Di tengah situasi seperti inilah Stephanos Ioannis Pogonatus lahir sekitar tahun 1670 dalam sebuah keluarga yang terpandang di Pulau Lesbos, Yunani. Di pulau itu orang-orang umumnya miskin dan buta huruf. Karena sekolah amat langka, Stephanos terpaksa menerima pendidikan dasarnya di biara setempat. Pada usia yang masih sangat muda, ia dilantik menjadi diaken Gereja Ortodoks Yunani dan dinamai Seraphim.
Sekitar tahun 1693, karena rasa hausnya akan pengetahuan, Seraphim pergi ke Konstatinopel (kini Istambul, Turki). Belakangan, berkat kepandaiannya, ia mendapat respek dari orang-orang terkemuka di Yunani. Tak lama kemudian, ia diutus oleh gerakan rahasia nasionalis Yunani untuk menemui Tsar Peter Agung di Rusia. Dalam perjalanan pulang pergi ke Moskwa, Seraphim singgah di banyak bagian Eropa dan di sana ia terimbas angin reformasi keagamaan dan intelektual. Pada tahun 1698, Seraphim pergi ke Inggris dan berkenalan dengan orang-orang penting di London dan Oxford. Ia diperkenalkan dengan Uskup Agung Canterbury, yaitu kepala Gereja Anglikan, dan koneksi ini tidak lama kemudian terbukti berguna bagi Seraphim.
Menerbitkan Alkitab
Selama berada di Inggris, Seraphim berkesimpulan bahwa orang-orang Yunani sangat membutuhkan ”Perjanjian Baru” (Kitab-Kitab Yunani Kristen) dengan terjemahan yang baru dan mudah dimengerti. Seraphim merevisi terjemahan yang dibuat lebih dari setengah abad sebelumnya oleh biarawan Maximus, dan hasilnya adalah terjemahan yang baru, bebas kesalahan, dan lebih mudah dimengerti. Ia dengan antusias mulai menerbitkannya, tetapi tak lama kemudian ia kehabisan dana. Prospeknya tampak lebih cerah ketika Uskup Agung Canterbury berjanji untuk memberikan bantuan keuangan.
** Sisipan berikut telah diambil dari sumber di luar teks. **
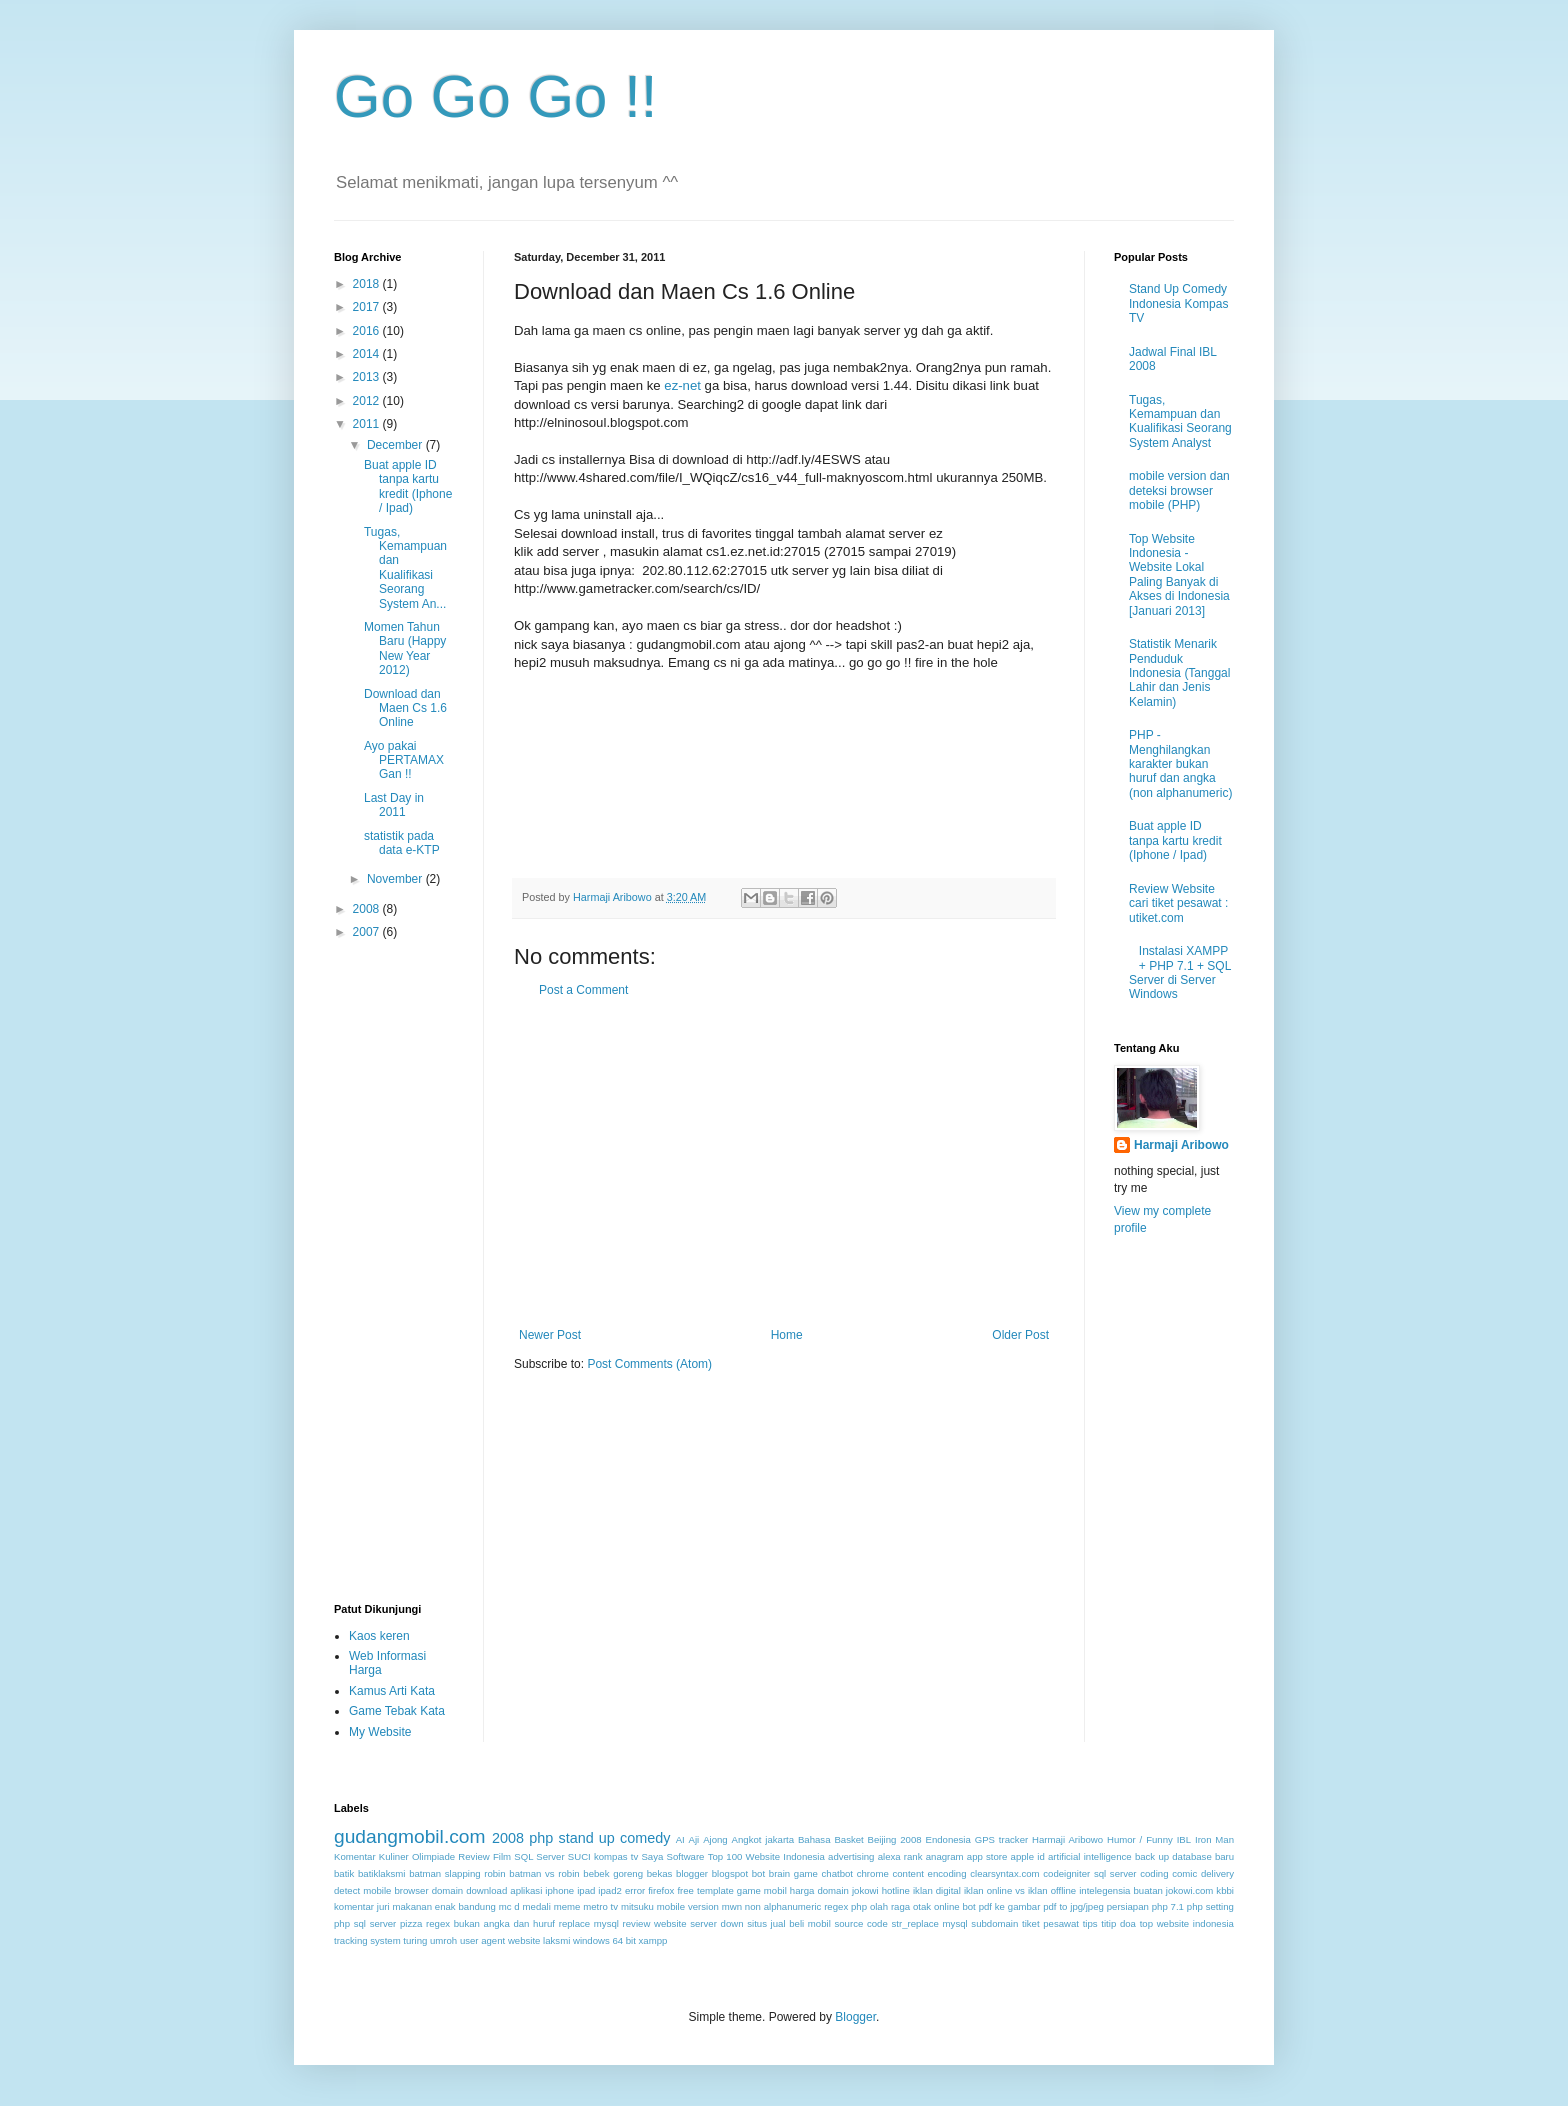  I want to click on Instalasi XAMPP + PHP 7.1 + SQL Server di Server Windows, so click(1180, 972).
Karena termotivasi oleh dukungan tersebut, Seraphim segera membeli kertas dan bernegosiasi dengan sebuah percetakan.
Tetapi, yang berhasil dicetak hanya sampai pertengahan Injil Lukas. Selanjutnya, perubahan politik di Inggris menyebabkan Uskup Agung Canterbury menghentikan aliran dana. Seraphim tidak menjadi kecil hati, tetapi ia mencari bantuan dari beberapa sponsor yang kaya dan berhasil menerbitkan terjemahan revisinya pada tahun 1703. Sebagian biayanya ditanggung oleh Lembaga Penyebaran Injil Berbahasa Asing.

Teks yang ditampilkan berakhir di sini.